FAROLES ROTOS

Horizonte de Topas

 

Faroles rotos

                                                                                        A Manolo y Raquel, dos faroles rotos.

                                                                                       

Hey, sólo pienso en ti 
juntos de la mano, se les ve por el jardín 
no puede haber nadie en este mundo tan feliz 
sólo pienso en ti .

Víctor Manuel

 

 

 

 

Entre la luz azul de dos faroles rotos

surgió la llama del amor primero,

un amor puro sin dolor, sin miedo,

solo una sensación de bienestar profundo.

 

Por no tener, no tenían casi mundo,

no le hizo falta. Vivían como querían:

sin barreras, sin ayer, sin mañana…

El día a día surgía como  fontana

transparente. De luces y de sombras

eran sus melodías, sin casi notas.

 

Nunca sintieron miedo de derrotas,

porque derrota era su vida entera.

Eran felices, aunque a su manera

sufrieran como sufren los mortales;

 

no sabían de puntos cardinales

que orientaran sus pasos.

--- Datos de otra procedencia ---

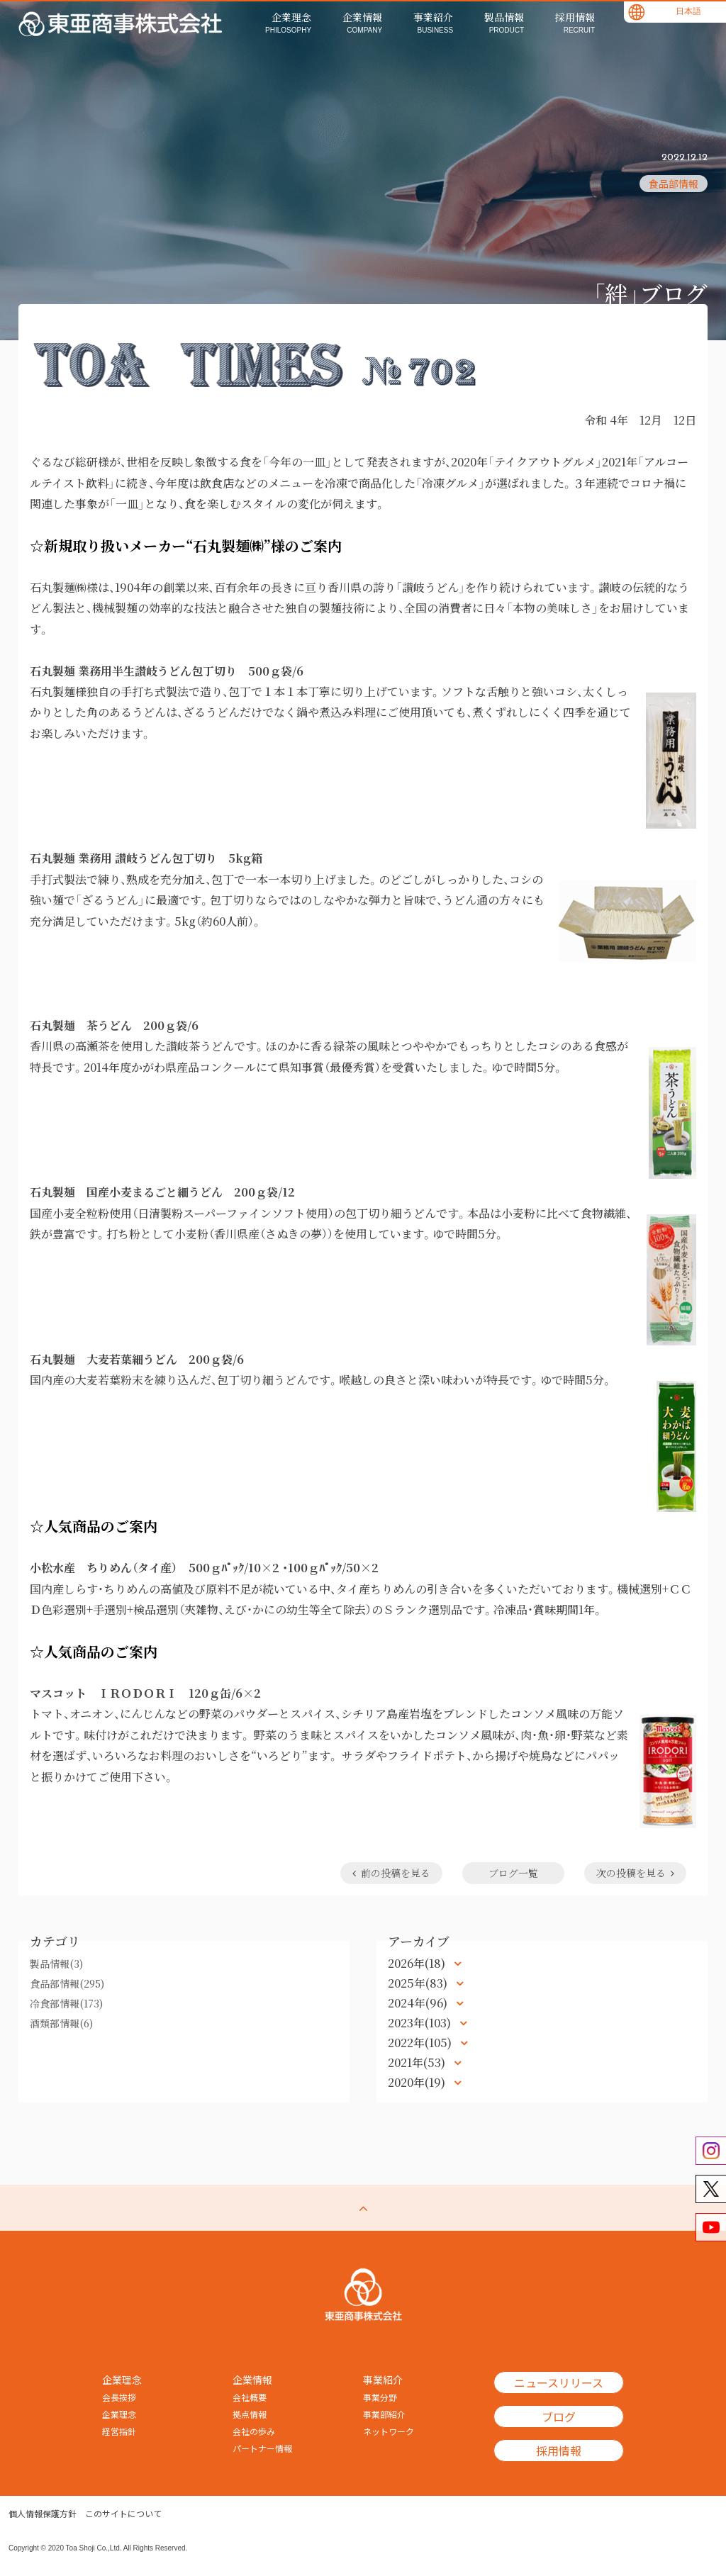 This screenshot has height=2576, width=726. What do you see at coordinates (250, 2397) in the screenshot?
I see `会社概要` at bounding box center [250, 2397].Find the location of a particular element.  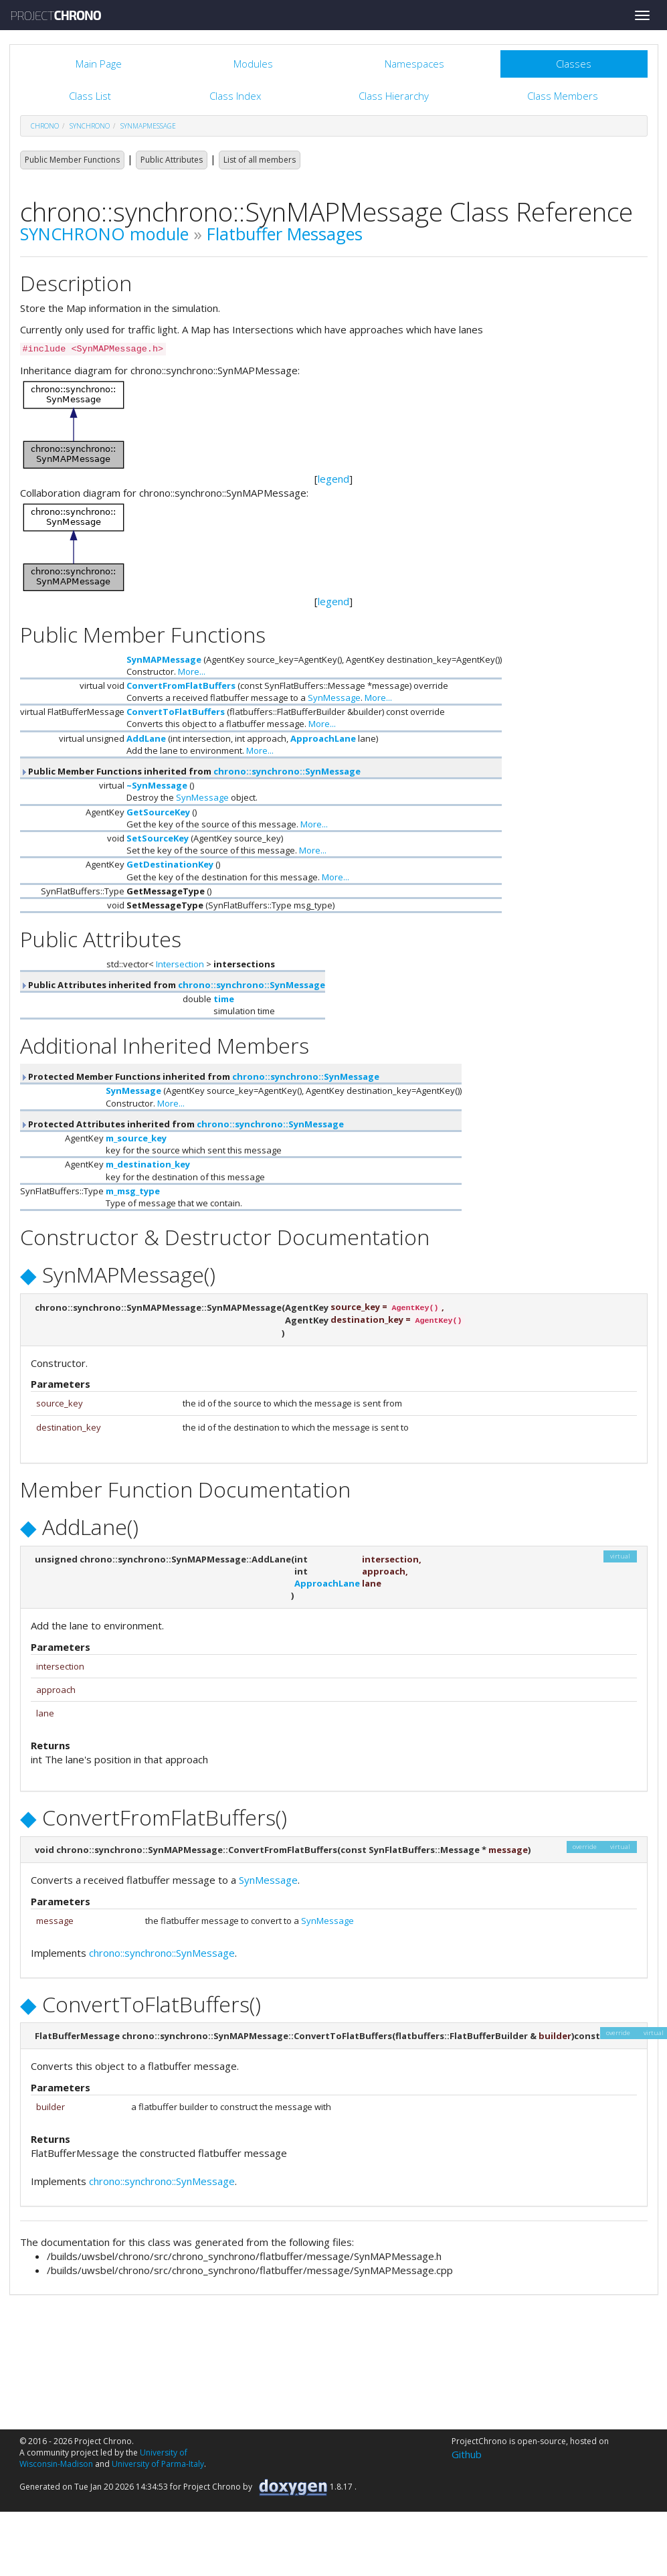

Protected Attributes inherited from is located at coordinates (182, 1124).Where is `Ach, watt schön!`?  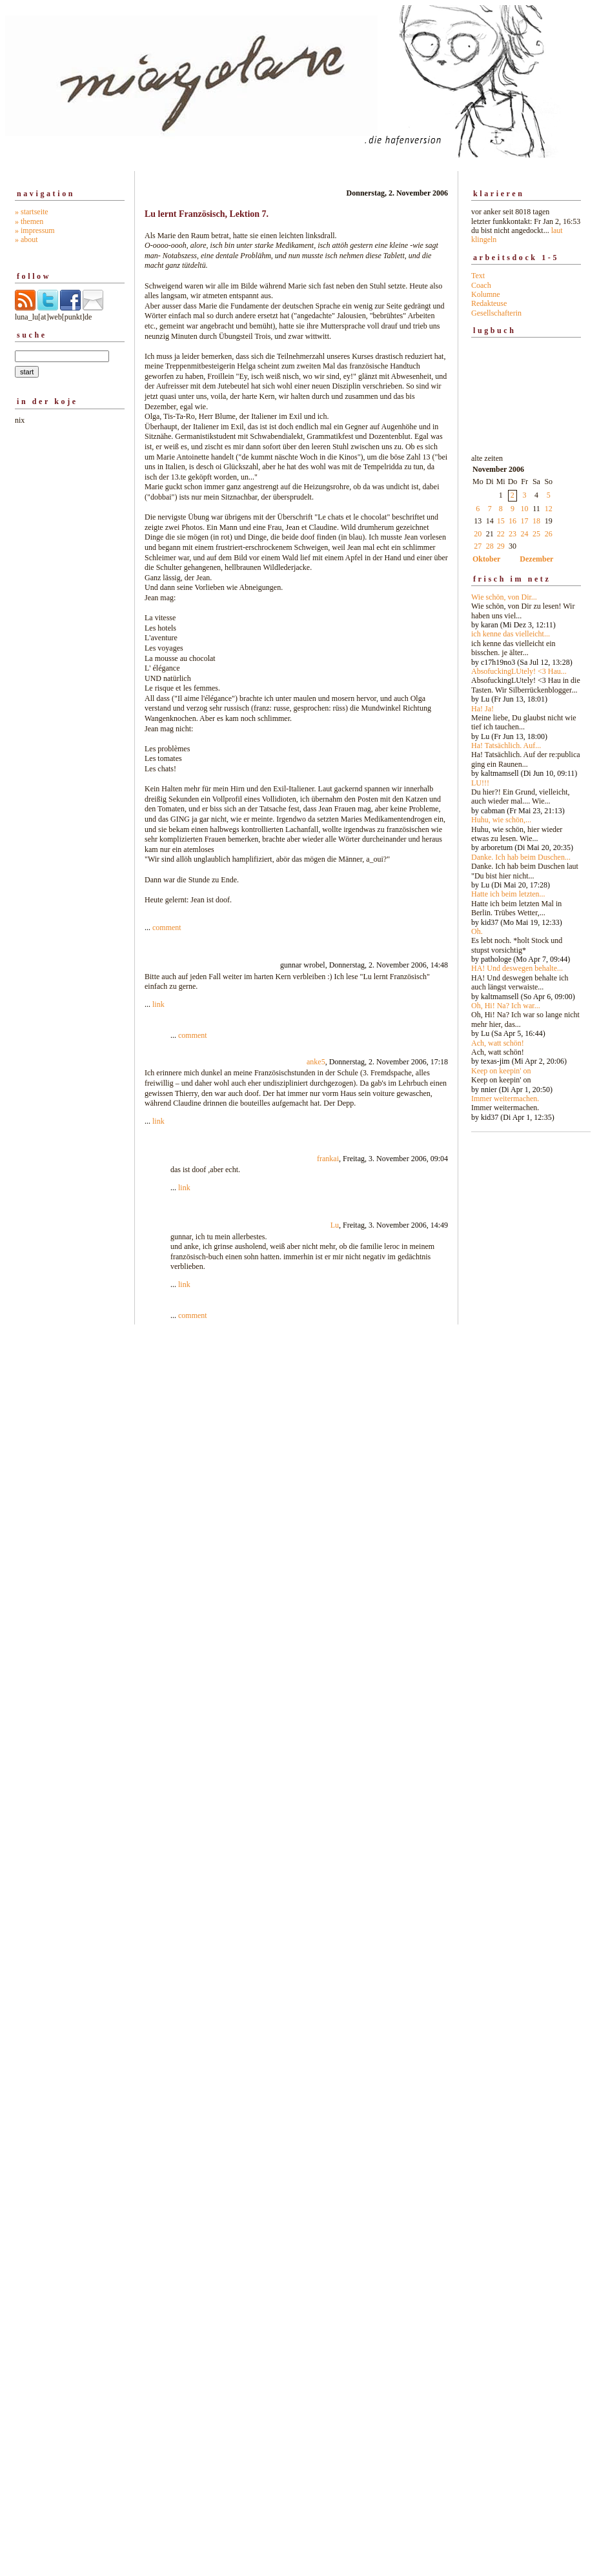 Ach, watt schön! is located at coordinates (497, 1043).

La rutina

era como una llama cantarina

que alumbraba sus días y sus noches.

 

De perfiles de carámbano helado

estaban hechas sus almas aladas,

sin color, sin matiz, desdibujadas

de la ambición del mundo y sus conquistas.

 

Eran dos seres puros.De imprevistas

ondulaciones de ternura,

estaban fabricadas

sus mentes insondables.

 

 

 

Indestructibles fueron desde siempre,

sus decisiones;tan indestructibles

que plantearon metas imposibles

para el ser de mortal naturaleza.

 

Abrazos de candor, besos de fresa,

Cupido, el del Amor, lanzaba dardos

que explotaban con ruido de petardos

en la fragilidad de sus neuronas.

 

Mariposas cuajadas de colores

volaban tenues, entre tenues flores,

y se posaban, guardando silencios,

en las campiñas de sus almas puras.

 

Por el jardín, felices criaturas,

paseaban su amor, entre las flores.

El sol formó cristales de ternura,

que brillaron hirientes cual rubíes,

las enteladas de cerebros rotos…

 

La luz desperezó sus sensaciones,

poniendo pinceladas de emociones

en lienzos blancos. Surgió un cuadro hermoso;

retoques de pinceles deliciosos,

 

pintaron de la nada enfoques  bellos.

Entre acertados toques, los destellos

de la amistad, el gozo y el deseo,

alentaron un febril bamboleo,

 

de promesas eternas no pensadas.

Como universos, convirtieron la nada

en cielos de brillantes estrellas.

Escribieron la poesía más bella,

que jamás un poeta describiera.

 

Celosa de su amor, la muerte fiera

rompió sus sueños de papel de seda.

No pudo ser, se transformó en quimera.

Del sueño inacabado de su canto

 

brotaron flores blancas de pureza,

sin perfumes. La cruel naturaleza

tenía previsto, desde los principios,

tragedias griegas con final de llanto.